The position of the particles at the K-th iteration is updated by using the following rules

$$\begin{aligned} u_{ij}^{K+1}=\Gamma _{ij}^K+\beta |u_{ij}^K-m_j^K|log \left( \frac{1}{\varsigma _{ij}^{K+1}}\right) , \text{ if } \text{ r }\,\ge 0.5 \end{aligned}$$

(39)

$$\begin{aligned} u_{ij}^{K+1}=\Gamma _{ij}^K-\beta |u_{ij}^K-m_j^K|log \left( \frac{1}{\varsigma _{ij}^{K+1}}\right) , \text{ if } \text{ r }\,< 0.5 \end{aligned}$$

(40)

where \(\beta \) runs through the \(\beta _r\) to \(\beta _a\) of the swarm and if \(d<dlow\) assign \(\beta =\beta _a\) and if \(d> dhigh\) assign \(\beta =\beta _r\).

4.5 Adaptive Gaussian quantum-behaved PSO (AGQPSO)

On inspiring to get the advantages of AQPSO and GQPSO algorithms, Kumar et al. (2019) proposed AGQPSO algorithm. Here, to avoid the premature convergence, Gaussian attractor and Gaussian random number have been used. Over and above, to make less susceptible to stuck by stagnation fault, parameter controls have been made. Thus, proposed AGQPSO technique can be called as a modification of AQPSO technique. In AQPSO technique, QPSO attractor \(\Gamma _{ij}^K=\phi _j p_{ij}^K+(1-\phi _j)p_{gj}^K\) has been used for compelling the particles towards the global optimum position. But in AGQPSO, Gaussian attractor \(\Gamma _{ij}^K=\frac{G_1p_{ij}^K+G_2p_{gj}^K}{G_1+G_2}\), \(j=1, 2,...,n_v\) has been used in place of the QPSO attractor \(\Gamma _{ij}^K=\phi _j p_{ij}^K+(1-\phi _j)p_{gj}^K\). Also, Gaussian random numbers \(G_{ij}^{K+1}\) have been used. The pseudo-code AGQPSO is as follows:

4.6 Pseudo-code

4.7 Tournamenting QPSOs

In genetic algorithm, sometimes researchers have to run the program several times by taking different populations in different runs to get the best solutions from them. For smaller search space, this process gives better outputs but for broad solution space, and for non-convex/non-concave problem, it becomes arduous. To overcome this type of difficulties, Bhunia and Samanta (2014) proposed an algorithm, known as tournament genetic algorithm as an alternative technique.

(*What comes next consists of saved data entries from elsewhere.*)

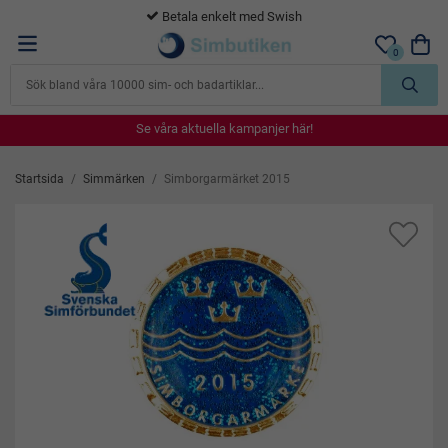
Betala enkelt med Swish
0
Se våra aktuella kampanjer här!
Se våra aktuella kampanjer här!
Se våra aktuella kampanjer här!
Se våra aktuella kampanjer här!
Se våra aktuella kampanjer här!
Startsida
/
Simmärken
/
Simborgarmärket 2015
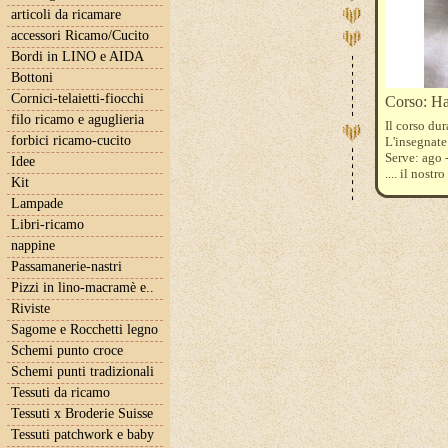
articoli da ricamare
accessori Ricamo/Cucito
Bordi in LINO e AIDA
Bottoni
Cornici-telaietti-fiocchi
Corso: Ha
filo ricamo e aguglieria
Il corso dur
forbici ricamo-cucito
L'insegnate 
Serve: ago -
Idee
.... il nos
Kit
Per iscrizi
Lampade
iltelaiopov
I corsi n
Libri-ricamo
raggiungim
nappine
di un numer
Passamanerie-nastri
Il costo è i
Pizzi in lino-macramè e..
Riviste
Sagome e Rocchetti legno
Schemi punto croce
Schemi punti tradizionali
Tessuti da ricamo
Tessuti x Broderie Suisse
Tessuti patchwork e baby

4.7.1 Hybrid binary tournament

In computational optimization, to make more efficient than original algorithm/algorithms, hybrid algorithms are proposed. Hybrid algorithm refers to the combination of two or more algorithms or embedding an algorithm in terms of different fashion (like tournament fashion, league fashion, chaotic mapping fashion). As a result, the new formed hybrid algorithm is better than the original algorithm/algorithms.

Actually in any game to select the best team among all the teams is arranged through tournament. This tournament can be designed in different fashions, e.g., binary tournament, league tournament, etc. In binary tournament, in each game one team is selected out of two teams in every round of the tournament. The whole tournament is performed in different rounds dependent on the number of teams which take part in the game.

4.7.2 Hybrid binary tournament-based QPSOs

In this work, AQPSO, GQPSO and AGQPSO techniques have been applied to elevate the swarm of particles in each round of tournament process. Here four teams’ tournamenting process has been considered. Firstly, two swarms \(S_1\), \(S_2\) have been updated into \(S'_1\), \(S'_2\) and finally taken 50% particles from \(S'_1\), \(S'_2\). This swarm is renamed as \(S'_{12}\). 50% particles may be considered from the improved swarms \(S'_1\) and \(S'_2\) with the help of the following strategies:

• Strategy-1: Alliance of the best 50% from each of the modified swarms \(S'_1\), \(S'_2\).

• Strategy-2: Chosen of the best 50% from the alliance of two swarms \(S'_1\), \(S'_2\).

• Strategy-3: Creation of a new swarm by choosing a better individual by making a comparison between randomly

• taken particles from each of the swarms \(S'_1\), \(S'_2\).

• Strategy-4: Chosen of better swarm which carries the best particles between two swarms \(S'_1\), \(S'_2\).

• Strategy-5: Chosen of better swarm which carries better average fitness value.

• Strategy-6: Chosen of better swarm which carries finer standard deviation of the fitness values of the particles.

It should be noted that in a real game, the better one among two teams is selected for the next round. However, in simulation process, different strategies may occur for the computational optimization.

Fig. 5

Pictorial representation of second strategy of tournament (T2) with four teams

In the current work, using three rounds, all embedded/hybridized PSO algorithms (AQPSO, GQPSO and WQPSO) are designed in the form of second strategy-based tournament fashion using four teams. As a result, the said algorithms are hybridized in the form of binary tournament fashion. The details of binary tournament-based algorithms and their different scenarios are found in Kumar et al. (2019), Kumar et al. (2020), Akhtar et al. (2020).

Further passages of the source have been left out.